En 1979, Luque a été enlevé par les militaires du pays juste après un match de River, que n’avait d’ailleurs pas disputé l’attaquant par décision de l’entraîneur, Ángel Labruna. Après le match, Leopoldo a été agressé et séquestré par les forces armées des militaires : ils ont pris ses affaires et l’ont menacé de mort.
« Ça m’énerve quand on dit qu’on a été champions grâce à la dictature. Ils disent qu’on traînait avec les militaires alors qu’ils m’ont séquestré, volé et que je n’ai pas été tué par miracle. Je te le dis, quand j’ai commencé à marcher et à affronter le terrain vague, dans ma tête, j’attendais juste le bruit du coup de feu, le Puum! qui me tuerait« , a déclaré Leopoldo Luque. Il se souvient également que l’un d’entre eux avait « une plaque de police dans une main et un pistolet dans l’autre« .

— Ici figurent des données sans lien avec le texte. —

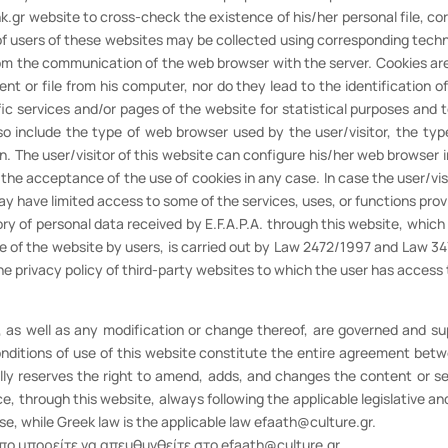
.gr website to cross-check the existence of his/her personal file, cor
 of users of these websites may be collected using corresponding tech
rom the communication of the web browser with the server. Cookies are 
t or file from his computer, nor do they lead to the identification 
ific services and/or pages of the website for statistical purposes and 
 include the type of web browser used by the user/visitor, the type
on. The user/visitor of this website can configure his/her web browser 
ow the acceptance of the use of cookies in any case. In case the user/vi
may have limited access to some of the services, uses, or functions prov
egory of personal data received by E.F.A.P.A. through this website, whic
se of the website by users, is carried out by Law 2472/1997 and Law 34
 the privacy policy of third-party websites to which the user has access
e, as well as any modification or change thereof, are governed and
onditions of use of this website constitute the entire agreement betwee
ally reserves the right to amend, adds, and changes the content or serv
e, through this website, always following the applicable legislative a
ise, while Greek law is the applicable law efaath@culture.gr.
πο μπορείτε να απευθυνθείτε στο efaath@culture.gr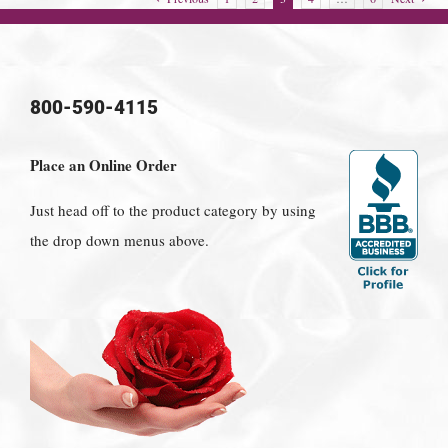
800-590-4115
Place an Online Order
Just head off to the product category by using
the drop down menus above.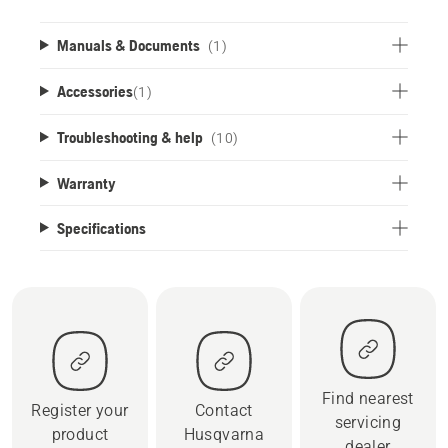
Manuals & Documents
(1)
Accessories
(
1
)
Troubleshooting & help
(10)
Warranty
Specifications
Find nearest
Register your
Contact
servicing
product
Husqvarna
dealer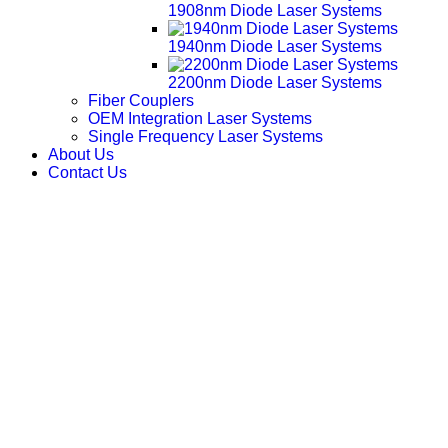
1908nm Diode Laser Systems
1940nm Diode Laser Systems
2200nm Diode Laser Systems
Fiber Couplers
OEM Integration Laser Systems
Single Frequency Laser Systems
About Us
Contact Us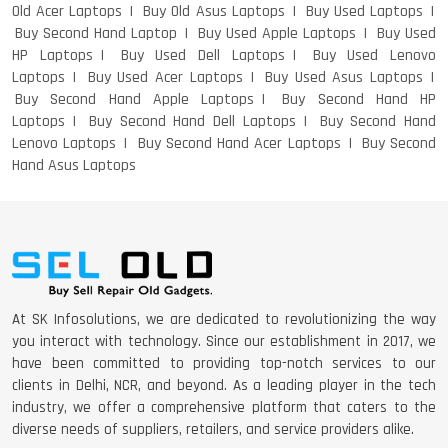
Old Acer Laptops
Buy Old Asus Laptops
Buy Used Laptops
Buy Second Hand Laptop
Buy Used Apple Laptops
Buy Used
HP Laptops
Buy Used Dell Laptops
Buy Used Lenovo
Laptops
Buy Used Acer Laptops
Buy Used Asus Laptops
Buy Second Hand Apple Laptops
Buy Second Hand HP
Laptops
Buy Second Hand Dell Laptops
Buy Second Hand
Lenovo Laptops
Buy Second Hand Acer Laptops
Buy Second
Hand Asus Laptops
At SK Infosolutions, we are dedicated to revolutionizing the way
you interact with technology. Since our establishment in 2017, we
have been committed to providing top-notch services to our
clients in Delhi, NCR, and beyond. As a leading player in the tech
industry, we offer a comprehensive platform that caters to the
diverse needs of suppliers, retailers, and service providers alike.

Plus tard, l’ex-attaquant de la sélection argentine a pu récupérer ses affaires et a été convoqué à une identification pour reconnaître ceux qui l’avaient enlevé et a déclaré : « C’était un militaire. Mais je n’ai rien dit. Je ne sais pas, j’ai eu peur, j’ai pensé que ce serait pire« .

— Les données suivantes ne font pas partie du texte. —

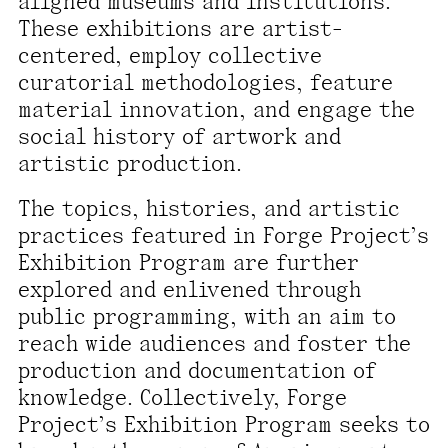
aligned museums and institutions.
present, and future.
These exhibitions are artist-
centered, employ collective
We advocate for the
curatorial methodologies, feature
autonomy of the Moh-
material innovation, and engage the
He-Con-Nuck, today
social history of artwork and
the
Stockbridge-
artistic production.
Munsee Community
,
The topics, histories, and artistic
and support
practices featured in Forge Project’s
sovereignty in their
Exhibition Program are further
homelands.
explored and enlivened through
public programming, with an aim to
Continue
reach wide audiences and foster the
production and documentation of
knowledge. Collectively, Forge
Project’s Exhibition Program seeks to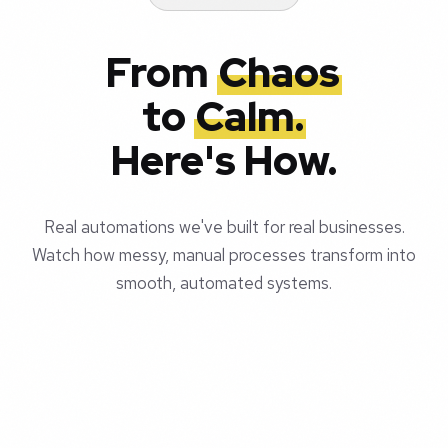
From
Chaos
to
Calm.
Here's How.
Real automations we've built for real businesses.
Watch how messy, manual processes transform into
smooth, automated systems.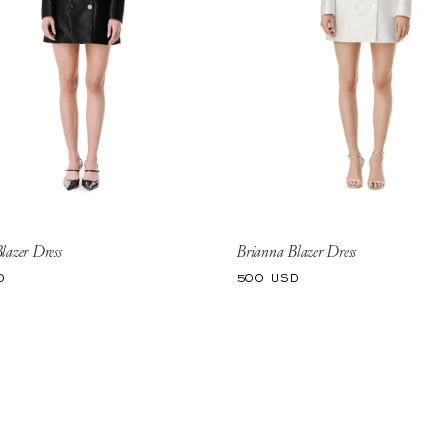
lazer Dress
Brianna Blazer Dress
Regular
D
500 USD
price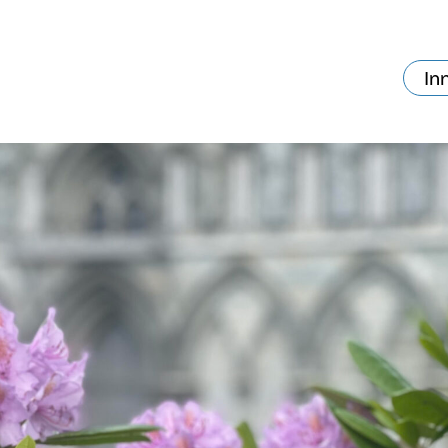
In
va skjer?
Ditt besøk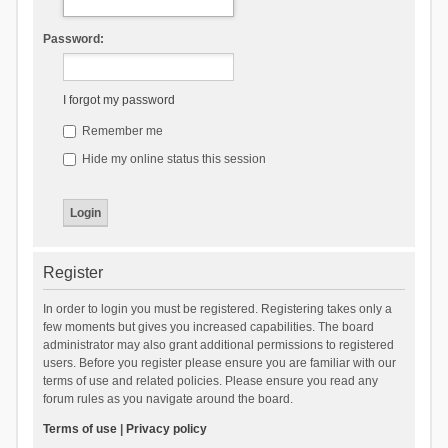
Password:
I forgot my password
Remember me
Hide my online status this session
Register
In order to login you must be registered. Registering takes only a
few moments but gives you increased capabilities. The board
administrator may also grant additional permissions to registered
users. Before you register please ensure you are familiar with our
terms of use and related policies. Please ensure you read any
forum rules as you navigate around the board.
Terms of use
|
Privacy policy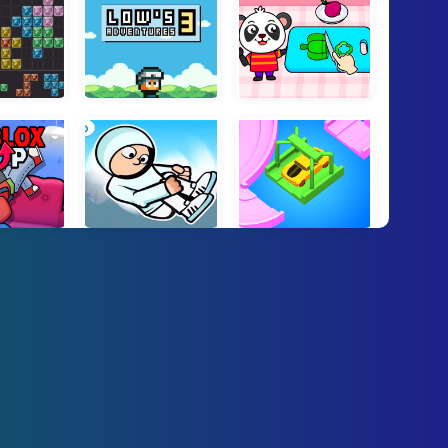
t Frenzy
Lows Adventures 3
Cooking Games For Kids
ox Flip
Flip Bros
Road Fixer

L’engagement de Luque envers les Mères de la place de Mai
En 1977, un groupe de femmes argentines dont les enfants ont « disparu » a commencé à se réunir sur la place de Mai (en espagnol : Plaza de Mayo) pour demander justice. Le gouvernement de Jorge Rafael Videla décida alors de mener une dure répression contre les mères et ces dernières ont supplié les joueurs de l’équipe argentine de leur venir en aide : « Vous êtes notre dernier espoir, s’il vous plaît, aidez-nous« . Cependant, l’aide n’est pas venue.

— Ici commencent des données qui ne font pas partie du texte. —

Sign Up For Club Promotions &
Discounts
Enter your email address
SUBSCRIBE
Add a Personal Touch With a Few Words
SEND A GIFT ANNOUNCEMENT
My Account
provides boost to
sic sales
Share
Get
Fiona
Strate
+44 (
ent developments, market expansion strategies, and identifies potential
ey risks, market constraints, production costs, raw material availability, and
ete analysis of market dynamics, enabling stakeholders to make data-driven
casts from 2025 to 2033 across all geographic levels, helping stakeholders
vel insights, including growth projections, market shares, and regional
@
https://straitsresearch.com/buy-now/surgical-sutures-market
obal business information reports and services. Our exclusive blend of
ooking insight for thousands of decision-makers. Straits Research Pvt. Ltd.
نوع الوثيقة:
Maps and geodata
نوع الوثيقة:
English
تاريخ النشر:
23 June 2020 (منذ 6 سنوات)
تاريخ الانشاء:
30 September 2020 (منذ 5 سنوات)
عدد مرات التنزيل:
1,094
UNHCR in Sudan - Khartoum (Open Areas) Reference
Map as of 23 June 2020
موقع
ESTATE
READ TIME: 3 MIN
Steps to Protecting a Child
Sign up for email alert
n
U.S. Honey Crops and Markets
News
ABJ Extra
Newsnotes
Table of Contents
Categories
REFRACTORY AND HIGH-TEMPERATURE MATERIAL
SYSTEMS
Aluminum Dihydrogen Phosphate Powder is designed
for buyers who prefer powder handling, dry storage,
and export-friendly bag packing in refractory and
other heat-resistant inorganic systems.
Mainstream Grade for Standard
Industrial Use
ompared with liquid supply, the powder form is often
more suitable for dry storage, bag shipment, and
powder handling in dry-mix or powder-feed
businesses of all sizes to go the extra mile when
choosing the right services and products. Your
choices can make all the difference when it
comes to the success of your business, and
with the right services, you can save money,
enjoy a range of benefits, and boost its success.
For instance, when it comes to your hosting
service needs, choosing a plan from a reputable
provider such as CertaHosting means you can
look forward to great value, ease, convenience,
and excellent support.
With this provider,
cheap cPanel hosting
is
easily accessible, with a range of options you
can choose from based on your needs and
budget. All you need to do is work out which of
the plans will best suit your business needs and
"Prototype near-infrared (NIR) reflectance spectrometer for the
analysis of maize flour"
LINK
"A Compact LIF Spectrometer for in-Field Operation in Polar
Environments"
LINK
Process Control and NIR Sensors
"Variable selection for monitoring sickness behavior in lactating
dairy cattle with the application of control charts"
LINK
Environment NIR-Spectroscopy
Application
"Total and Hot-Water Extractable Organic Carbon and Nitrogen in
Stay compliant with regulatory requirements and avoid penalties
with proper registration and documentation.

Trente ans plus tard, Luque a rencontré les Mères de la Place de Mai au stade Monumental, le lieu où le monde l’avait vu soulever la Coupe avec l’équipe nationale argentine. « Nous l’avons fait pour ces vieilles dames. Pour leur lutte, pour ce qu’elles ont enduré, parce qu’elles le méritent. Vous savez ce que c’est de perdre quelqu’un et de ne pas savoir où il est ? J’ai perdu un frère pendant le Mondial, mais je savais qu’il était mort, j’ai pu l’enterrer. Elles ne savaient pas où étaient leurs enfants. C’est pourquoi nous sommes allés à cet hommage« , a déclaré Luque pour la revue Líbero. »
Les éloges de Diego Maradona pour Leopoldo Luque
Leopoldo Luque a eu la chance de partager un terrain avec Diego Armando Maradona. En février 1977, l’Argentine a affronté la Hongrie lors d’un match amical durant lequel le prodige de Villa Fiorito a fait ses débuts avec le maillot albiceleste.
Luque a été appelé pour laisser sa place à Maradona, qui n’avait alors que 16 ans. L’ex-attaquant de River se souvient avoir quitté la pelouse avec beaucoup de colère, non pas à cause du changement, mais parce que César Luis Menotti ne l’avait pas laissé jouer avec El Pelusa.
Au fil des années, les deux hommes ont noué une grande amitié et Leopoldo se souvient des éloges que lui a prodigués le champion du monde en 1986 : « Nous avions une excellente amitié, lors de mon anniversaire, il m’a envoyé un message et m’a dit : ‘Leopoldo, tu as été le meilleur joueur que j’ai connu‘ ».